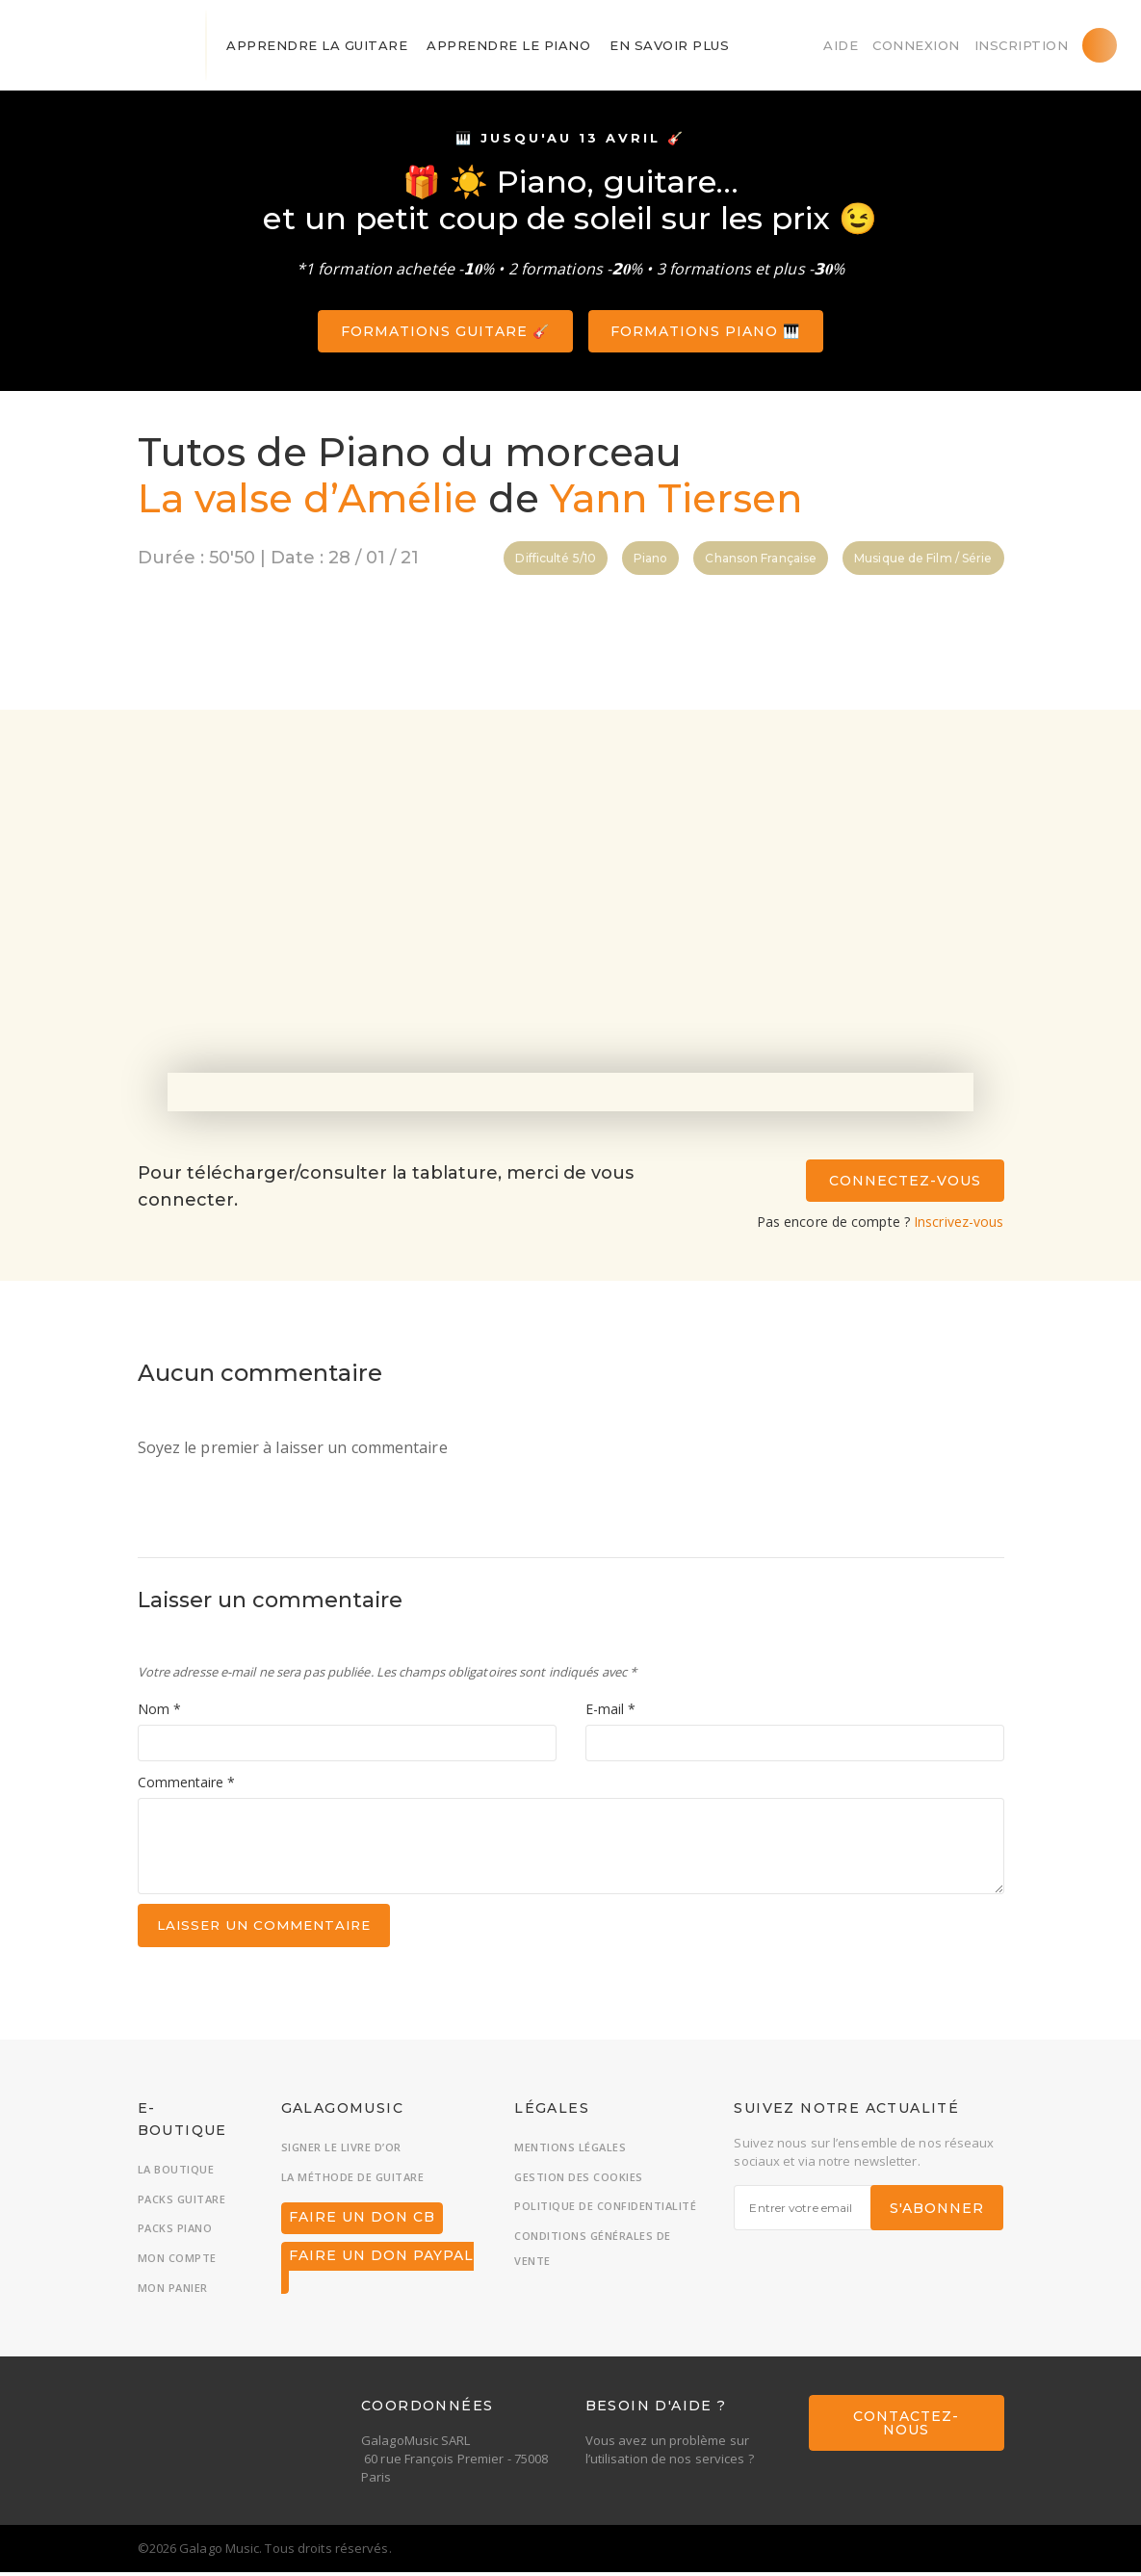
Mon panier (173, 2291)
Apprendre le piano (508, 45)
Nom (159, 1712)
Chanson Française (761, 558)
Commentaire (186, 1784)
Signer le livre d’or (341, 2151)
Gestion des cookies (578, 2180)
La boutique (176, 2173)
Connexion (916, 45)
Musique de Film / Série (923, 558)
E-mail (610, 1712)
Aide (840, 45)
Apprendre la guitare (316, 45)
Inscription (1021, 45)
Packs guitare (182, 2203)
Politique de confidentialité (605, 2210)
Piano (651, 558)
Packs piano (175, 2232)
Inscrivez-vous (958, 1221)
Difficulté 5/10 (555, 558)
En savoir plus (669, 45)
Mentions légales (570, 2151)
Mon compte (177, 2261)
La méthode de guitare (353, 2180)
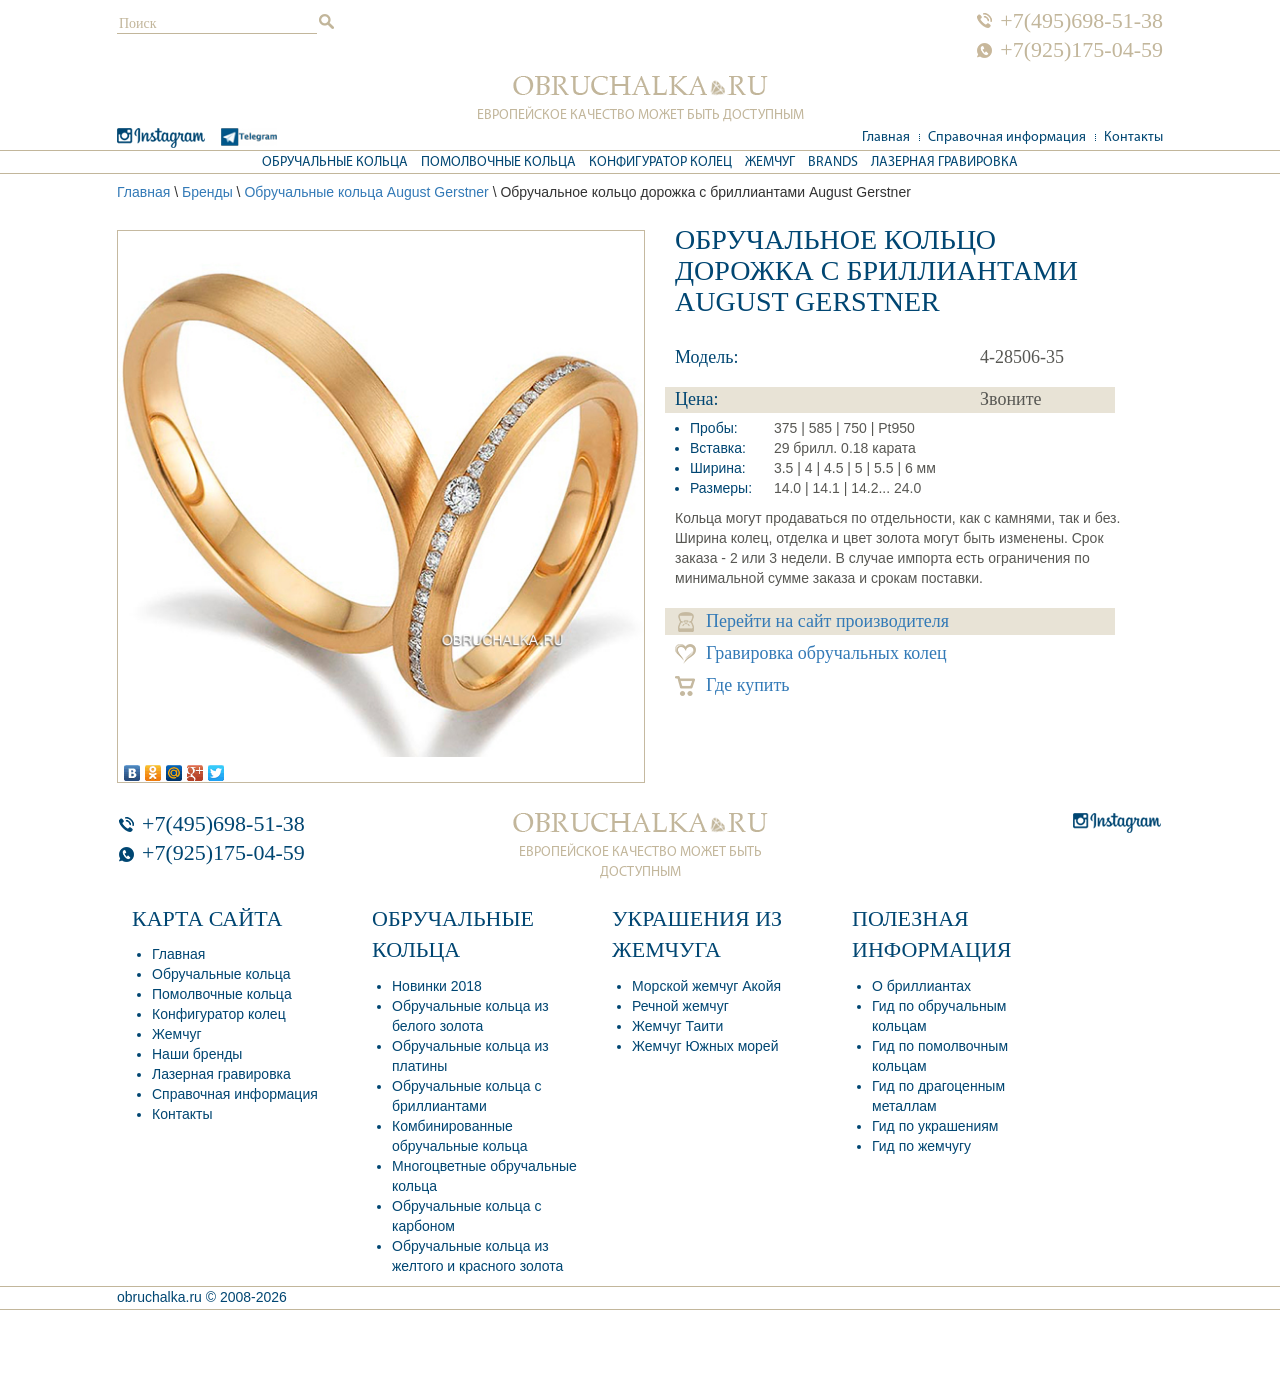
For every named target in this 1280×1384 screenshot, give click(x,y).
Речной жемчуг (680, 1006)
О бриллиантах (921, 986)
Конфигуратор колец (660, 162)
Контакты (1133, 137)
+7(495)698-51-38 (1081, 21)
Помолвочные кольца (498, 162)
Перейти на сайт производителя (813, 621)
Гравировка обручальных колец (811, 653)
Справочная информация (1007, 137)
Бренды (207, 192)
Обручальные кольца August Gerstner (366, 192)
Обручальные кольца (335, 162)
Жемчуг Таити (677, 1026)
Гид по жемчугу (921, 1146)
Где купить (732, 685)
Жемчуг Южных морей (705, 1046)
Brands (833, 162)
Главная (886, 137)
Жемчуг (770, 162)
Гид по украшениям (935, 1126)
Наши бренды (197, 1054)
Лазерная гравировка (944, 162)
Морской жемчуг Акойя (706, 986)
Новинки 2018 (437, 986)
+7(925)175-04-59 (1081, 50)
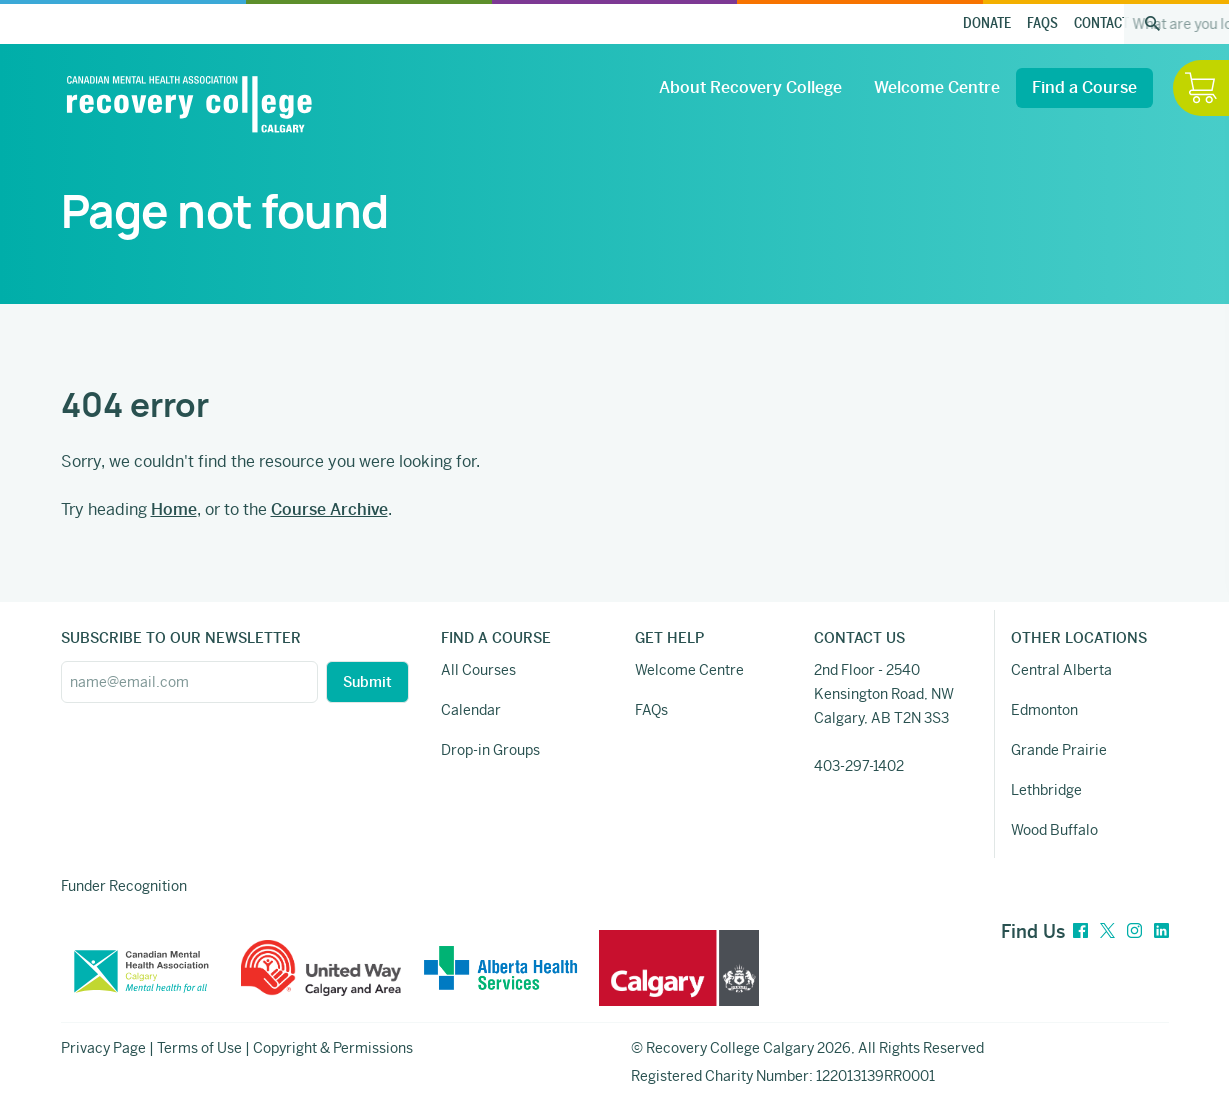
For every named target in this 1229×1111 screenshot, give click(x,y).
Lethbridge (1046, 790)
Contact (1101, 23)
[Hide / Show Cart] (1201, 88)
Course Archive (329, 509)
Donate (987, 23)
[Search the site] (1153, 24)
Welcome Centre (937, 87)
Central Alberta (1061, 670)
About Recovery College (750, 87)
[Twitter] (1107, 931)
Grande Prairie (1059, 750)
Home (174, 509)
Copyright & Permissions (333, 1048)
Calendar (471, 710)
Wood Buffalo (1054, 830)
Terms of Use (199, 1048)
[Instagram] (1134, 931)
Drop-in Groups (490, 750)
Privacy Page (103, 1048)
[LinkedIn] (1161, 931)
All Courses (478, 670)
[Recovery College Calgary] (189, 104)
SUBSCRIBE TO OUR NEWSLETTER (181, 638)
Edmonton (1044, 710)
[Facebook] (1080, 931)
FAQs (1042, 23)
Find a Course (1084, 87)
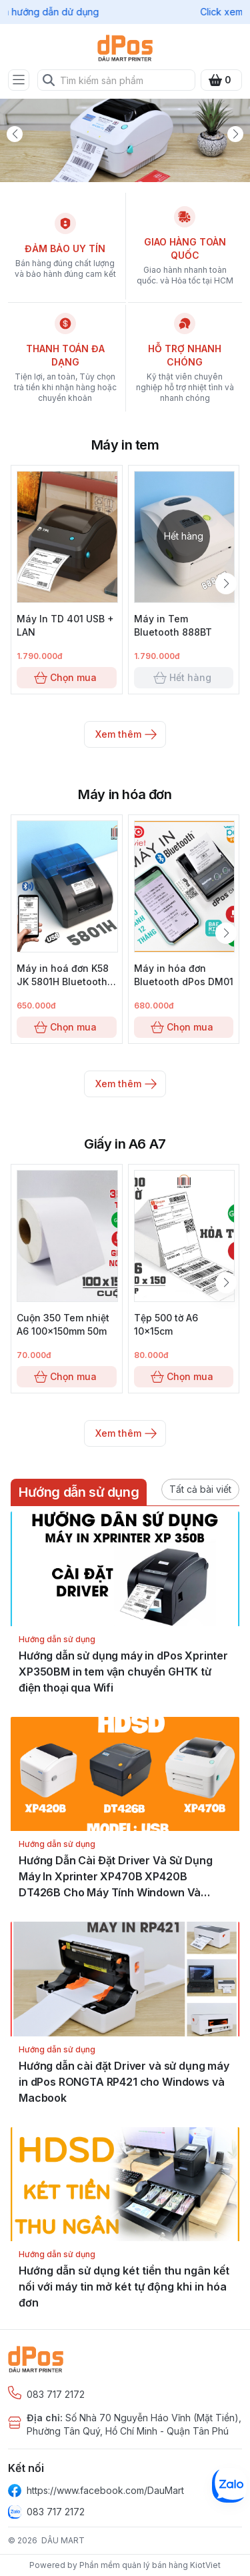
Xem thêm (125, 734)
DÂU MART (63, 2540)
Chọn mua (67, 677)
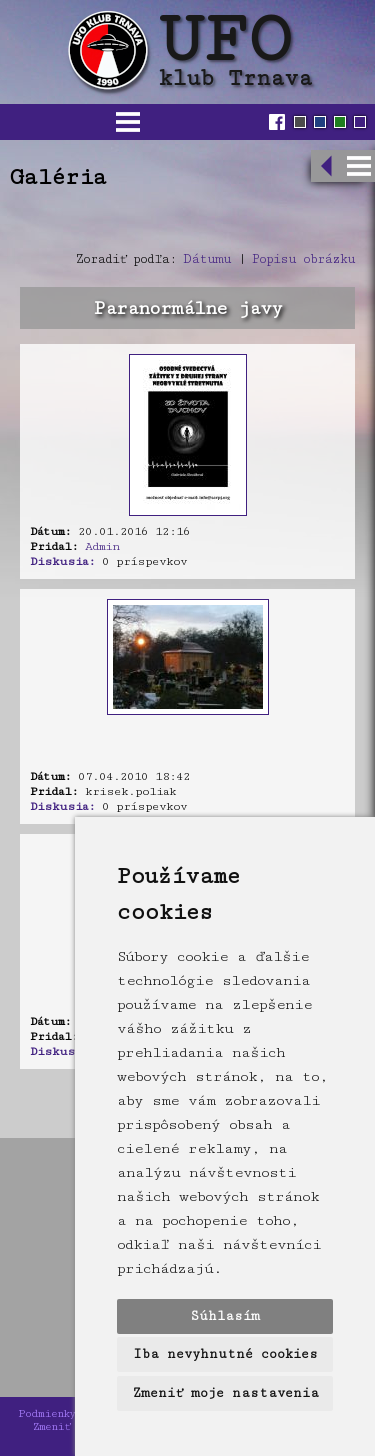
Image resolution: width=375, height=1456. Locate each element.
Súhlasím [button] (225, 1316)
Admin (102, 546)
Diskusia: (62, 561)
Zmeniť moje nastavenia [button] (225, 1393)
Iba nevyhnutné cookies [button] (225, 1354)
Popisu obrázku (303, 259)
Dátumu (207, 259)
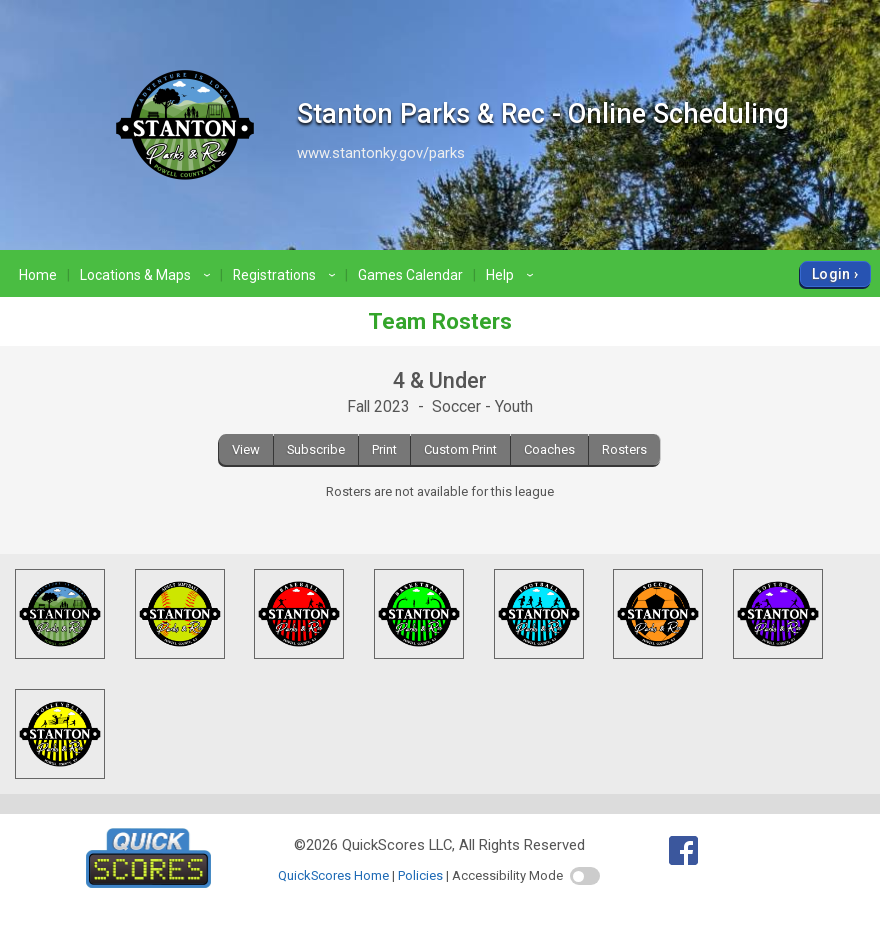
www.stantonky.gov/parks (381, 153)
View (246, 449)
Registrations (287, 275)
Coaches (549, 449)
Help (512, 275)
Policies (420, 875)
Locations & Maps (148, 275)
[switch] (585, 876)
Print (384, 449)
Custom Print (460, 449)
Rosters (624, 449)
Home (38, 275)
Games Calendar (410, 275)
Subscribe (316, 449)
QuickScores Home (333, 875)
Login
::::::::
#### [EXERCISE OBJECTIVE]
Exact repeat of the material above: every line from the one with "[LinkedIn] (1161, 931)" through the one with "View (246, 449)", endpoints included, and nothing more. No pictures.

#### [ANSWER AREA]
[LinkedIn] (1161, 931)
All Courses (478, 670)
[Recovery College Calgary] (189, 104)
SUBSCRIBE TO OUR NEWSLETTER (181, 638)
Edmonton (1044, 710)
[Facebook] (1080, 931)
FAQs (1042, 23)
Find a Course (1084, 87)
Xem thêm (125, 734)
DÂU MART (63, 2540)
Chọn mua (67, 677)
Image resolution: width=375, height=1456. Locate each element.
Súhlasím [button] (225, 1316)
Admin (102, 546)
Diskusia: (62, 561)
Zmeniť moje nastavenia [button] (225, 1393)
Iba nevyhnutné cookies [button] (225, 1354)
Popisu obrázku (303, 259)
Dátumu (207, 259)
www.stantonky.gov/parks (381, 153)
View (246, 449)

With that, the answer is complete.